__Action item__. Use the entries below and reproduce exactly the lines from the one containing "People need to" down to the one containing "flesh, there are", both of them included.

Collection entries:
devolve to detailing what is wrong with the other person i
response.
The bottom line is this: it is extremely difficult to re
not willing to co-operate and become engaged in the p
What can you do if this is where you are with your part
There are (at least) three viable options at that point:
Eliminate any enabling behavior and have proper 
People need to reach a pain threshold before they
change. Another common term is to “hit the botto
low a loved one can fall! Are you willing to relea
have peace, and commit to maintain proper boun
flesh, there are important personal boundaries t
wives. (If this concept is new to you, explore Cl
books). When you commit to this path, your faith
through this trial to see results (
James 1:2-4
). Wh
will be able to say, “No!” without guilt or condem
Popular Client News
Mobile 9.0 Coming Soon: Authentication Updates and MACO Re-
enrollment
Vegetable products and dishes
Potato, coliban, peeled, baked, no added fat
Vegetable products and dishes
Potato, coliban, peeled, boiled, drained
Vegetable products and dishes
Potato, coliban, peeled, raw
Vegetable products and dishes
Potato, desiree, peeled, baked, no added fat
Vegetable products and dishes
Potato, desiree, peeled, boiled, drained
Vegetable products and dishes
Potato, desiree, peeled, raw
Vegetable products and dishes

---

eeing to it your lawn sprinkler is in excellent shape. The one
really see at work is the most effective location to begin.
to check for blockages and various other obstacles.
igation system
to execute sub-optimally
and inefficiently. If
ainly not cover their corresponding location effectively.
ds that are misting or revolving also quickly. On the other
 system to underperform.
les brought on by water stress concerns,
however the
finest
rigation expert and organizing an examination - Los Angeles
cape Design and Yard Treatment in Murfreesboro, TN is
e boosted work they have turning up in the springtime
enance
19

__The completed task__.
People need to reach a pain threshold before they
change. Another common term is to “hit the botto
low a loved one can fall! Are you willing to relea
have peace, and commit to maintain proper boun
flesh, there are important personal boundaries t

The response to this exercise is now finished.